[Extracted records]
------------------------------------------------------------------------
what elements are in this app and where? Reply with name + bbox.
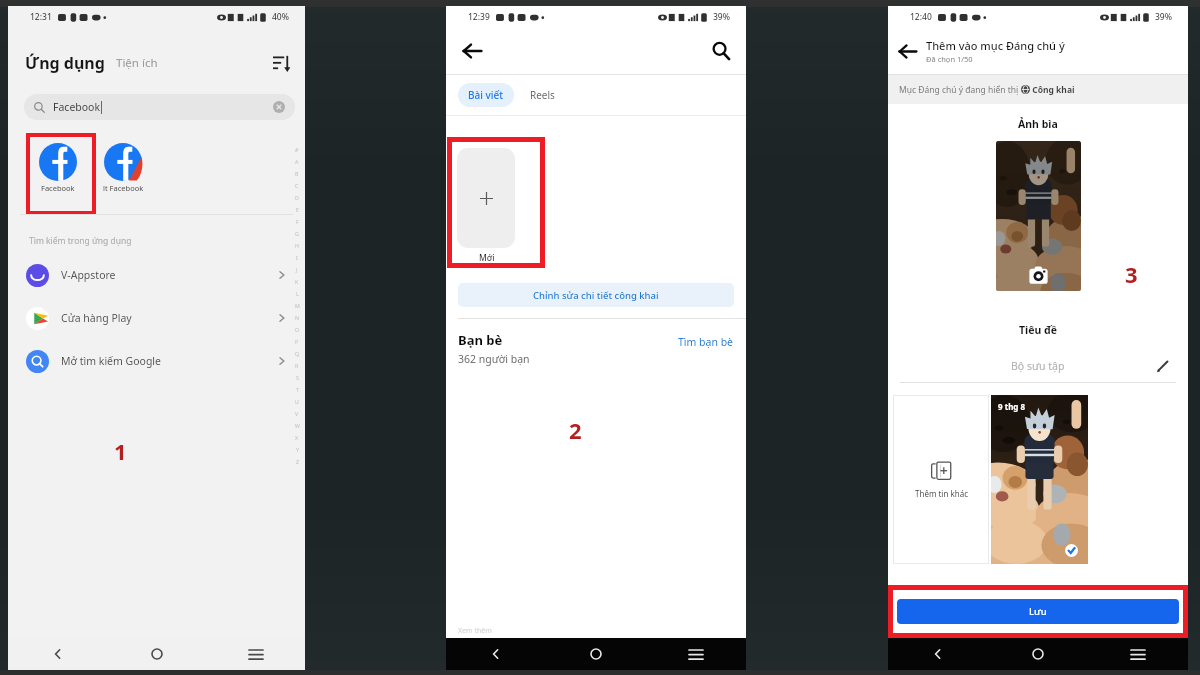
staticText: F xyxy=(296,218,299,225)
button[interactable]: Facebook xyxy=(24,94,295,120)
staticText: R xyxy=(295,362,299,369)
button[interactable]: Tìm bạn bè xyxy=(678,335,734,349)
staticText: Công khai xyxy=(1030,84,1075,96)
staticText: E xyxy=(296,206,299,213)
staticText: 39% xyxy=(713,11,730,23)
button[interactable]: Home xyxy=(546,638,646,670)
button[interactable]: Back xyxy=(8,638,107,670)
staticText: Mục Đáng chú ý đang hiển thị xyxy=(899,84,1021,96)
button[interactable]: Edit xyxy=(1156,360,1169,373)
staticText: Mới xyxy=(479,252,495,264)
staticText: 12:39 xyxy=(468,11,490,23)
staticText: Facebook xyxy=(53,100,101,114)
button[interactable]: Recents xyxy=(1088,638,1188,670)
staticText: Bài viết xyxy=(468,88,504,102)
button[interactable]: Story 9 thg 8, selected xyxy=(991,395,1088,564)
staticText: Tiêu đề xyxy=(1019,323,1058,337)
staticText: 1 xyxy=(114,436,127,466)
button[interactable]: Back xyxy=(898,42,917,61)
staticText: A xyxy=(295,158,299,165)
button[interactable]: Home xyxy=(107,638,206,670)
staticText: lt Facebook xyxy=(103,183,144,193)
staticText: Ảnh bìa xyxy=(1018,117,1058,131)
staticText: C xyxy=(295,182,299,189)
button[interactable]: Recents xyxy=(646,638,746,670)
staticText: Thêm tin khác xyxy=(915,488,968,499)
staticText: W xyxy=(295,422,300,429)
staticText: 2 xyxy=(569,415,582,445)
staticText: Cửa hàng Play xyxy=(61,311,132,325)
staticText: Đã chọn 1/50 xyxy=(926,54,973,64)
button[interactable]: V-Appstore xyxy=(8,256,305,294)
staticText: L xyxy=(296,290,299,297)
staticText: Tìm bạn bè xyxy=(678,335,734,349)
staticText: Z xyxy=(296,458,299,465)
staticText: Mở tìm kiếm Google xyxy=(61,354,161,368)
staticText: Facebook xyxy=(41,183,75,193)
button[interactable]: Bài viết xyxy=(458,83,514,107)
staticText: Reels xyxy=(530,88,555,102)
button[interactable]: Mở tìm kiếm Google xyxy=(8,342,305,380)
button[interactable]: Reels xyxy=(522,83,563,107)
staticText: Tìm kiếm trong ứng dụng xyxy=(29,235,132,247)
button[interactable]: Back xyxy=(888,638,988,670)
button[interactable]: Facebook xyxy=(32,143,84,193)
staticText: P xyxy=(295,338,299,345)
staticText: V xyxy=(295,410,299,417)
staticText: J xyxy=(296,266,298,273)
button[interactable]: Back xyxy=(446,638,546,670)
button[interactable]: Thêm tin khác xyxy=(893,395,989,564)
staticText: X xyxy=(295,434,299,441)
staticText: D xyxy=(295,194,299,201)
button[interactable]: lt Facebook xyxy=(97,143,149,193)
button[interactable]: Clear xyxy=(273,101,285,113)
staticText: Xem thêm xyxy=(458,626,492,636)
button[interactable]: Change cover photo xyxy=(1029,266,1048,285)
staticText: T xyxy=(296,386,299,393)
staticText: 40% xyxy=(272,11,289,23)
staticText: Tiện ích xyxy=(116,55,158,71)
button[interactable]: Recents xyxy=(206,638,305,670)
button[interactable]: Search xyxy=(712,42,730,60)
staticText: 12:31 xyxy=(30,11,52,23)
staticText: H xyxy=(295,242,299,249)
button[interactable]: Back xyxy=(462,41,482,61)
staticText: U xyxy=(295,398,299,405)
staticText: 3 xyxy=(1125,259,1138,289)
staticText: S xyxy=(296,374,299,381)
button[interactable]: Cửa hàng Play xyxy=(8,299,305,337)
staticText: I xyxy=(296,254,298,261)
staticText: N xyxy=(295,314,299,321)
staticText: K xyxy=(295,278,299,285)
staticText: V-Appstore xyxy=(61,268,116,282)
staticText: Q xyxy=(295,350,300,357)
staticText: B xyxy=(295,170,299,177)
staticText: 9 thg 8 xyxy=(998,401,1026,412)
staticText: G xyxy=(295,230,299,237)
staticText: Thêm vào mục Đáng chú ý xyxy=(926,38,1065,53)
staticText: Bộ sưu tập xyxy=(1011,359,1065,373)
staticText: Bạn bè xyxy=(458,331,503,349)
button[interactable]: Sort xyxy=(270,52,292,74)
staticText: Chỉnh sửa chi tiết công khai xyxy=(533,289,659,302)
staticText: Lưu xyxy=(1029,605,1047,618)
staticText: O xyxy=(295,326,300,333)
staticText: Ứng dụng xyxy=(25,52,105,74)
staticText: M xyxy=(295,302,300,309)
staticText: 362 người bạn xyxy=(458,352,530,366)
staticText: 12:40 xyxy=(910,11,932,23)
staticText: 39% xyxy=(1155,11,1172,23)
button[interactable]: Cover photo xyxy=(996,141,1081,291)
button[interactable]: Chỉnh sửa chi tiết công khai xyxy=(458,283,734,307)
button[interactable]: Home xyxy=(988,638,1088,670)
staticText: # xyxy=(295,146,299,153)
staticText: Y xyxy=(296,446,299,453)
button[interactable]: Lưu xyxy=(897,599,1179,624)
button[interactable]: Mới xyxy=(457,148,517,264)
------------------------------------------------------------------------
> _What you are asked to do_:
Scan the entries above and copy each line where "Recents" occurs.

> _Task result_:
button[interactable]: Recents xyxy=(1088,638,1188,670)
button[interactable]: Recents xyxy=(646,638,746,670)
button[interactable]: Recents xyxy=(206,638,305,670)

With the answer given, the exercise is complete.